EXTRACTED DATA Start Marker

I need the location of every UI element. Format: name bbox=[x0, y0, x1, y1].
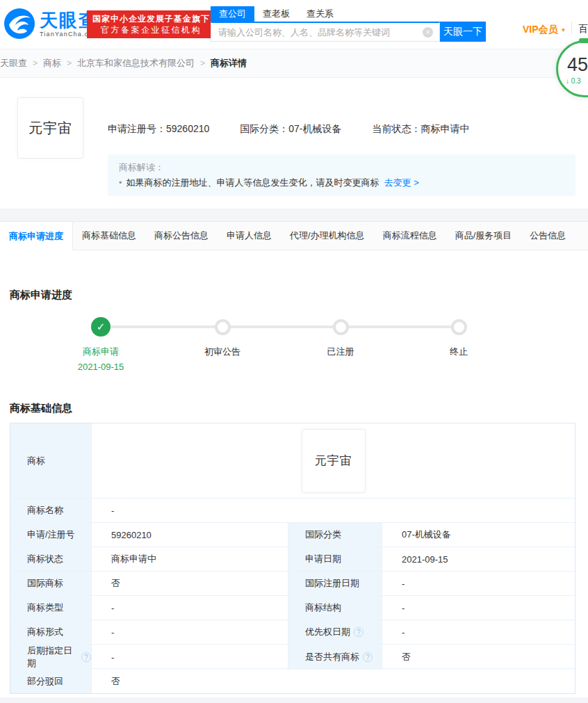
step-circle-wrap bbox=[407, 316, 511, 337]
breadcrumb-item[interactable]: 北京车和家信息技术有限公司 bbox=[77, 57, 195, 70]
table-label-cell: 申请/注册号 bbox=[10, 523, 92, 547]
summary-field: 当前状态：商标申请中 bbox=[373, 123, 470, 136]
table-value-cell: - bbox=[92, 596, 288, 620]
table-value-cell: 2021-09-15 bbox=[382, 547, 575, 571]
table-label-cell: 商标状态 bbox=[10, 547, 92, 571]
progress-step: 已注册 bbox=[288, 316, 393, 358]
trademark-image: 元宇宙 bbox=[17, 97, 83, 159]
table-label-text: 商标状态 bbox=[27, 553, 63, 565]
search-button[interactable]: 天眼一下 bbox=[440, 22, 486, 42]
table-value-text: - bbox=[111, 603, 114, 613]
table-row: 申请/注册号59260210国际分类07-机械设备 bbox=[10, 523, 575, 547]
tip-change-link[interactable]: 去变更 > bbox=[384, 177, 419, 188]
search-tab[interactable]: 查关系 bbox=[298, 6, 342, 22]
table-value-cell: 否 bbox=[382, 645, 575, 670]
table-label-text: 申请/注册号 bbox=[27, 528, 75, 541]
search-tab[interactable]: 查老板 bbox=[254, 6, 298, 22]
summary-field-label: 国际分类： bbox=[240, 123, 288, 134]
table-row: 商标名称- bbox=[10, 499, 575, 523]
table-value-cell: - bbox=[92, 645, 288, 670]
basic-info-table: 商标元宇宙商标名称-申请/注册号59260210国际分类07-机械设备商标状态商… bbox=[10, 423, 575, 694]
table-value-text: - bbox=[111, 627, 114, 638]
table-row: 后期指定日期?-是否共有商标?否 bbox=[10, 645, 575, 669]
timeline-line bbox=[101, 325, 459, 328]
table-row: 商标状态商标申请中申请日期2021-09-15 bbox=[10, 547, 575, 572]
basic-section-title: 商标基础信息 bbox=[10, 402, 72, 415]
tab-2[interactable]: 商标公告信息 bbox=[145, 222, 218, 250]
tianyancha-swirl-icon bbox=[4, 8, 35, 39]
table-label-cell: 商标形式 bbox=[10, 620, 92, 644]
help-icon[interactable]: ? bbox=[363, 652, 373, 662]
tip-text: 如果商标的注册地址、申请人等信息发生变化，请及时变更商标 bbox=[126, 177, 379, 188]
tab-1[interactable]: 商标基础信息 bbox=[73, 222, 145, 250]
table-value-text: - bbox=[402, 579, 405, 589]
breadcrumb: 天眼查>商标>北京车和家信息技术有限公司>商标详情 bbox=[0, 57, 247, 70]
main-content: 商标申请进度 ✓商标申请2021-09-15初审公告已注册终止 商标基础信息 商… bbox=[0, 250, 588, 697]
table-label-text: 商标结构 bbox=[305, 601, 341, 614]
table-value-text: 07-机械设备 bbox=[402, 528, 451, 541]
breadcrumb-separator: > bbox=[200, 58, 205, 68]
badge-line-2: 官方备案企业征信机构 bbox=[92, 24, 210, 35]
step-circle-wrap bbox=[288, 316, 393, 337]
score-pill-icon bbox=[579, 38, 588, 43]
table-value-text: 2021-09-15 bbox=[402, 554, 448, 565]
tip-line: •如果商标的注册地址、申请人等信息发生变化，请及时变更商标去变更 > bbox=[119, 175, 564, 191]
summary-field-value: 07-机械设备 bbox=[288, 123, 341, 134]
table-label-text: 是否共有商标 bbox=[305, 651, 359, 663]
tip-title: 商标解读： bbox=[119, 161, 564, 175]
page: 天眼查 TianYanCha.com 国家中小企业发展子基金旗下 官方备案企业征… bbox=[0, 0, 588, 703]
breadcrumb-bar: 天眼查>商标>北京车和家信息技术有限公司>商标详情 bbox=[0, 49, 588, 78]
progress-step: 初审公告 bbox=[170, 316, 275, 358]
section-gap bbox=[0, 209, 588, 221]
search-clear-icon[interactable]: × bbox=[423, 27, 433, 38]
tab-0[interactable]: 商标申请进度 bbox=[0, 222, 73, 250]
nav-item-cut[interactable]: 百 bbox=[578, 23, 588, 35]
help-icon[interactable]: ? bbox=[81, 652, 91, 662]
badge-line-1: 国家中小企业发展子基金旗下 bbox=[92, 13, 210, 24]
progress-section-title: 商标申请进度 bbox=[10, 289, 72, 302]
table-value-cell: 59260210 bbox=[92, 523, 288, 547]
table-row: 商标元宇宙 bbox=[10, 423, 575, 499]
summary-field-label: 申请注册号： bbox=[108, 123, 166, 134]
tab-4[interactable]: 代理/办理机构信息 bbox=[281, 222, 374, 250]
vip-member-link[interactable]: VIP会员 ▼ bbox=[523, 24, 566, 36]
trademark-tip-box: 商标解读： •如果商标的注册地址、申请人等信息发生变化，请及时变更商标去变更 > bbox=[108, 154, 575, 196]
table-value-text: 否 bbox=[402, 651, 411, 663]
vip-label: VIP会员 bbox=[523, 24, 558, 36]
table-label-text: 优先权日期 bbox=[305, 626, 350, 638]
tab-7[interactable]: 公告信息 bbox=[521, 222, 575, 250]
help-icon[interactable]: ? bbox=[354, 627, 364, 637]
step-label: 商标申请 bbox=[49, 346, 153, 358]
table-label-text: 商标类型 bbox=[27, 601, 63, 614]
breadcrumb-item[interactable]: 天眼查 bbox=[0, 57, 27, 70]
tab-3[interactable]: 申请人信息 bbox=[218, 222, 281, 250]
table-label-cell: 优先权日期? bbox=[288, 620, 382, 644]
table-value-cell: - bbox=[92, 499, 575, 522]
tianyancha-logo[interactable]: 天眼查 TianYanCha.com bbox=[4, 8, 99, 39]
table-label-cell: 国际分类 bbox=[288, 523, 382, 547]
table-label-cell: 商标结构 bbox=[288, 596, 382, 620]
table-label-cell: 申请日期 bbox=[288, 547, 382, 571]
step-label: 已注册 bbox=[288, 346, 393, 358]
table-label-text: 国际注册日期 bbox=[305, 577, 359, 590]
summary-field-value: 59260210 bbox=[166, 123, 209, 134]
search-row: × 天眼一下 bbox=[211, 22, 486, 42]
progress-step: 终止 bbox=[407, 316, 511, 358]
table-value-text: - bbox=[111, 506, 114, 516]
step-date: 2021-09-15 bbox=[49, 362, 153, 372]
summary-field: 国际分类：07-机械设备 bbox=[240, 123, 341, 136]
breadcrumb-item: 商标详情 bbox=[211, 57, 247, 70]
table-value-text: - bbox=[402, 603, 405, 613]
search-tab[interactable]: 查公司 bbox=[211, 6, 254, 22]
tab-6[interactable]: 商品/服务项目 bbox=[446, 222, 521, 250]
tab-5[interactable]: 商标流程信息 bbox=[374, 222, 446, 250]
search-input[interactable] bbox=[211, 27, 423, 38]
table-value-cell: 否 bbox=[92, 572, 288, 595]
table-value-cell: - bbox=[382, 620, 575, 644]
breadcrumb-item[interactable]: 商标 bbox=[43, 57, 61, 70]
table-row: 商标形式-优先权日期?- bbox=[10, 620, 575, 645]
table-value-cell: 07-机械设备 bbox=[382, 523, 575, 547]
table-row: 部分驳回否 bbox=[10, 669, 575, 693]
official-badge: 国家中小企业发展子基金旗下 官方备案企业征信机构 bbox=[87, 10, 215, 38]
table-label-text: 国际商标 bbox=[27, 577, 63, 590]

EXTRACTED DATA End Marker
EXTRACTED DATA Start Marker

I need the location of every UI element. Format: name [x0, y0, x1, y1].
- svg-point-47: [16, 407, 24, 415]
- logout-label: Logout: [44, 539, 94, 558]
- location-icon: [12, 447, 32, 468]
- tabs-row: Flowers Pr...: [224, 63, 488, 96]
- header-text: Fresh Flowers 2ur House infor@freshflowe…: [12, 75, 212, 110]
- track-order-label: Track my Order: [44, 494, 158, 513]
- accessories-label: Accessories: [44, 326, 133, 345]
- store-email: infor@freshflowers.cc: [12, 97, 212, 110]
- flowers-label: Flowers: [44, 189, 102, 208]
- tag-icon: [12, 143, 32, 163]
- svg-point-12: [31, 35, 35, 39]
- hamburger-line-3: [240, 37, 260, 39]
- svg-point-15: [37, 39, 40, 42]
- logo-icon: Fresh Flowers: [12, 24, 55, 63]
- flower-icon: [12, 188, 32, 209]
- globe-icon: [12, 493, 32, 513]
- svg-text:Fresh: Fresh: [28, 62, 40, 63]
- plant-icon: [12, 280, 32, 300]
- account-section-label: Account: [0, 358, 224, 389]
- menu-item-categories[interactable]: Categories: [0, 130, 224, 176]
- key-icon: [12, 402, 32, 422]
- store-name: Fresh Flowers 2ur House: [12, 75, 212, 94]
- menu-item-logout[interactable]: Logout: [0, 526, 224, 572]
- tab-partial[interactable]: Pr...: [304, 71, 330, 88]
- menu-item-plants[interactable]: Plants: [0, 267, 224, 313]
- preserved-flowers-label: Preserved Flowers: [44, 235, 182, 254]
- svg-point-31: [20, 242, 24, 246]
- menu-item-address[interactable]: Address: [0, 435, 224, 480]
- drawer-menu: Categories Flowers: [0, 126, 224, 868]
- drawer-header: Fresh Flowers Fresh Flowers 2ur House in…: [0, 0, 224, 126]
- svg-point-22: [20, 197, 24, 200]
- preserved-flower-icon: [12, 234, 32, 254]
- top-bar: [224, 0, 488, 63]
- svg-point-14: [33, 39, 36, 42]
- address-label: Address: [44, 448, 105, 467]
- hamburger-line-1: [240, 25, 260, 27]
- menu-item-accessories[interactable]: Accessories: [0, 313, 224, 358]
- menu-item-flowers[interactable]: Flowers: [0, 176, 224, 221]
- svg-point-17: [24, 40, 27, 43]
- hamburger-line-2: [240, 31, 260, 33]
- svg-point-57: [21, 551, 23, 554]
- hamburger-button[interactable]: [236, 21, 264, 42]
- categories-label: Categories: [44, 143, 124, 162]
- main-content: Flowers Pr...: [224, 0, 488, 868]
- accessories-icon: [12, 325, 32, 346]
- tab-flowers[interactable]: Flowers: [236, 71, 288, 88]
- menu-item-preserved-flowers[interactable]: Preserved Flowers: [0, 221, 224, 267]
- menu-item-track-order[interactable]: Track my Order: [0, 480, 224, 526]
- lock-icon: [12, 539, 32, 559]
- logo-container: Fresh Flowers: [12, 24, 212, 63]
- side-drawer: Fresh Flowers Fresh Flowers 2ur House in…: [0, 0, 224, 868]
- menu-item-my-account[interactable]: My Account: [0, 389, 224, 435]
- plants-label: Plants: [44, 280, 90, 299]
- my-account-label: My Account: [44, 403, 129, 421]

EXTRACTED DATA End Marker
EXTRACTED DATA Start Marker

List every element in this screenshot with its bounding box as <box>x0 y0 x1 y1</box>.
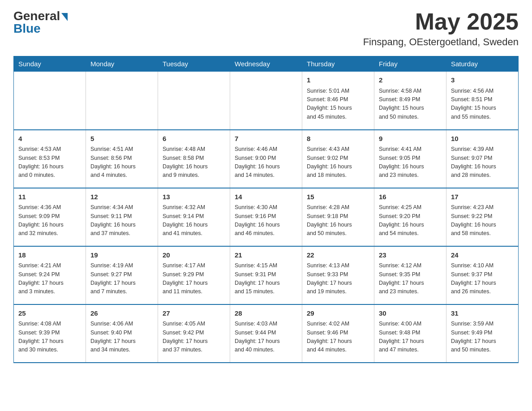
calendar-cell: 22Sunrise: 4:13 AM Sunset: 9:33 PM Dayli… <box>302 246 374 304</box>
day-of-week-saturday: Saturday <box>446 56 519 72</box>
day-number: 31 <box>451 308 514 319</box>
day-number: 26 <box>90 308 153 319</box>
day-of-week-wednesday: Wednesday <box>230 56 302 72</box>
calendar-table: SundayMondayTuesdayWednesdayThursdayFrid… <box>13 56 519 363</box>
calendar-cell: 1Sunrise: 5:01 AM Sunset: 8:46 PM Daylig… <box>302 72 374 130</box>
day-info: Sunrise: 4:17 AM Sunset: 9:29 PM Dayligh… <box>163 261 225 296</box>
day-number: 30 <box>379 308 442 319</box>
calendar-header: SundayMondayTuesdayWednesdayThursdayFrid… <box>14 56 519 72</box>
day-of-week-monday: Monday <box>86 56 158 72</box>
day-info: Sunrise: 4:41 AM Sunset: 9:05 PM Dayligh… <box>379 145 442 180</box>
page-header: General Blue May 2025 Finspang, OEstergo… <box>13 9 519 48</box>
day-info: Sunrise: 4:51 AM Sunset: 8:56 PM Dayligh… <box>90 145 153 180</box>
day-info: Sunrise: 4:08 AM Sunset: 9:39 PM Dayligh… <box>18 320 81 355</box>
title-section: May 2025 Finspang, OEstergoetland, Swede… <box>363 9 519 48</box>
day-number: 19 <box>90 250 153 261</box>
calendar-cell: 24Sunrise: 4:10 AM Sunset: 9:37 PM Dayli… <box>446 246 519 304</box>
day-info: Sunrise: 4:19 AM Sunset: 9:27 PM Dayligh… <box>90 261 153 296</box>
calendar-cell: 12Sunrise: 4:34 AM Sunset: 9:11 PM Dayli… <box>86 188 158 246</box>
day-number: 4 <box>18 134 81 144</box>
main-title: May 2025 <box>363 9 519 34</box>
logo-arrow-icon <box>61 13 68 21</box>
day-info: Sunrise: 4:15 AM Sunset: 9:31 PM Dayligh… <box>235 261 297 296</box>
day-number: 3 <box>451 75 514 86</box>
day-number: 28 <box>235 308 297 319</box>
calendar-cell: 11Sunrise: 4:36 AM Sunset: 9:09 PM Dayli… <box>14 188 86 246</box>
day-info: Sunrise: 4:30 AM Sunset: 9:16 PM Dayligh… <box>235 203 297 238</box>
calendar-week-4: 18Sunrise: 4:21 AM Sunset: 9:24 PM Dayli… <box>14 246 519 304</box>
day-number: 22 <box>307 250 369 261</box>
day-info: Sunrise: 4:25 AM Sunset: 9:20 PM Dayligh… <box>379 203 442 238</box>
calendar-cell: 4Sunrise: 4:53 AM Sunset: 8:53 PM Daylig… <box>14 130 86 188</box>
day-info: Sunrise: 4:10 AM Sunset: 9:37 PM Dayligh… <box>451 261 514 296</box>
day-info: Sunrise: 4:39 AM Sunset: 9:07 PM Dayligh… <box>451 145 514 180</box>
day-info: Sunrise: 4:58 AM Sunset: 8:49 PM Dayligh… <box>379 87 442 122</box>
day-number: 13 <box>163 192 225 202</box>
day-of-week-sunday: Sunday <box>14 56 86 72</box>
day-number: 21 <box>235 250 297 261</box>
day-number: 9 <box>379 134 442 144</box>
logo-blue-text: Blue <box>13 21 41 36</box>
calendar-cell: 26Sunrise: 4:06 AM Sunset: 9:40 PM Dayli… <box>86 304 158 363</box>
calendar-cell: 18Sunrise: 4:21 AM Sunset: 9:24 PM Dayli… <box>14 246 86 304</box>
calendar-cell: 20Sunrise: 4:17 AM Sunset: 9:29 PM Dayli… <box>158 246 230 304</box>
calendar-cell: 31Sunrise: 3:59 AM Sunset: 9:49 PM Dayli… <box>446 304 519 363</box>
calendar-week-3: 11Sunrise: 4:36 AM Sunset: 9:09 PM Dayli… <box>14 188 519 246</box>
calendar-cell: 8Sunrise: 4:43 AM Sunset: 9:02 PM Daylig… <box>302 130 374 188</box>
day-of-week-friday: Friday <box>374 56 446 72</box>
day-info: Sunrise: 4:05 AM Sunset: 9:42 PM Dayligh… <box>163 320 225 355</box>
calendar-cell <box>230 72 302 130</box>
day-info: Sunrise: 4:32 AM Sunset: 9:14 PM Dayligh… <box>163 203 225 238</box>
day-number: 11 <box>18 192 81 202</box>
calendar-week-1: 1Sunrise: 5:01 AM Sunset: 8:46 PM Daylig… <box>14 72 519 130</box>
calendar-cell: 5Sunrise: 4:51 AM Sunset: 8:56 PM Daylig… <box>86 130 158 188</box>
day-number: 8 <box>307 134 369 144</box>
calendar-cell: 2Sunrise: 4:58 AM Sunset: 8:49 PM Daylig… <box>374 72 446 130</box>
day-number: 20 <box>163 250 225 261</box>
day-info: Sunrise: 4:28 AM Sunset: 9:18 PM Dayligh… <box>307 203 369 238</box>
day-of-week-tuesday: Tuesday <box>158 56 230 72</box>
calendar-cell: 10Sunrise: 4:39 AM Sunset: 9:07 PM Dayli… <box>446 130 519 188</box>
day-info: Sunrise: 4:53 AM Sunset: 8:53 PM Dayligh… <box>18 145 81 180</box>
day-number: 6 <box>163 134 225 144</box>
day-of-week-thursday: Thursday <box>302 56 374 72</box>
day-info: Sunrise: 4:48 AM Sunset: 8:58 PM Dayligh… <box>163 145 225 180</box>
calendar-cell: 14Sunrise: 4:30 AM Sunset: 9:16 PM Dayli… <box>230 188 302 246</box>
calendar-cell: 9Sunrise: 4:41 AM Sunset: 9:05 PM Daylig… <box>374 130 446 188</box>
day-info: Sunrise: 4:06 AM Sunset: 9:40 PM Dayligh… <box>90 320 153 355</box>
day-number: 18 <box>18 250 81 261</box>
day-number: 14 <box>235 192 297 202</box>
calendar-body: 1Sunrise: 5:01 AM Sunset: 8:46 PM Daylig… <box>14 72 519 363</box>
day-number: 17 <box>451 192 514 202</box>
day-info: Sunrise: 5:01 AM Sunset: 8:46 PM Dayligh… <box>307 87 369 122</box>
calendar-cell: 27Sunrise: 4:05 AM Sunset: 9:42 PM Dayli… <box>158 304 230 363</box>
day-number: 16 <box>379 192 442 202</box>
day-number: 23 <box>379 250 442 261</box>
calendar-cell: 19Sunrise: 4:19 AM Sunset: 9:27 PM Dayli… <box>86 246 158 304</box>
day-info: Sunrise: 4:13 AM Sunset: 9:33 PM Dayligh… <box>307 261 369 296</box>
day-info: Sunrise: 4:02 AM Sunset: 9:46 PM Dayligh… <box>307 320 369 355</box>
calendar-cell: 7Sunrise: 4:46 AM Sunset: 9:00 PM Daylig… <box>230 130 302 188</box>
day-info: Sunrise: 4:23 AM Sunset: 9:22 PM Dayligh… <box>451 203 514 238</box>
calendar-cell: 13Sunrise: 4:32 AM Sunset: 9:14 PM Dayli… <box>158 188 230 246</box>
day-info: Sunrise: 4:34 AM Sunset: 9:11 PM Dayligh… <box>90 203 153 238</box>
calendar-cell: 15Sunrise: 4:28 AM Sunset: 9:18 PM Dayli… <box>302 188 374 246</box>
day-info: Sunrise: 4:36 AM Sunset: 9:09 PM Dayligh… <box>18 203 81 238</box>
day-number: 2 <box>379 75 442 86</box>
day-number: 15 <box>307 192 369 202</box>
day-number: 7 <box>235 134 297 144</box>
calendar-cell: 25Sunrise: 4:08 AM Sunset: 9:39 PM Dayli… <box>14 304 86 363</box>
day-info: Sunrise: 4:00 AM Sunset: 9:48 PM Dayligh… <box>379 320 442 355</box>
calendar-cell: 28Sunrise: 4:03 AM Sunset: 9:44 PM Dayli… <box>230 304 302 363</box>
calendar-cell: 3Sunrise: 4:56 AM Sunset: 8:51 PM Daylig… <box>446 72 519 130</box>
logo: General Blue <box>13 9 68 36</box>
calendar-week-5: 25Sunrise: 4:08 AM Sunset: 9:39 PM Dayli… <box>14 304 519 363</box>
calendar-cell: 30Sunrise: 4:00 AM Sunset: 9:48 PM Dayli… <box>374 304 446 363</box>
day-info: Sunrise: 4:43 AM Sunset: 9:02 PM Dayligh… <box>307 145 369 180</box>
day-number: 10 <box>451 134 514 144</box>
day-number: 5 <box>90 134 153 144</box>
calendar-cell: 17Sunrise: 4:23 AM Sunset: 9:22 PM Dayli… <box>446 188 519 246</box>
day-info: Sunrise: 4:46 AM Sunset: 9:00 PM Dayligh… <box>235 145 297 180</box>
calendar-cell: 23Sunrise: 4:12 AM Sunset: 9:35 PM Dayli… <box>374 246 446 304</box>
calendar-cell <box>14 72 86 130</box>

EXTRACTED DATA End Marker

Since only a count is wanted, give the number of lines in the listing that contain the word "请及时变更商标去变更".

ANSWER: 2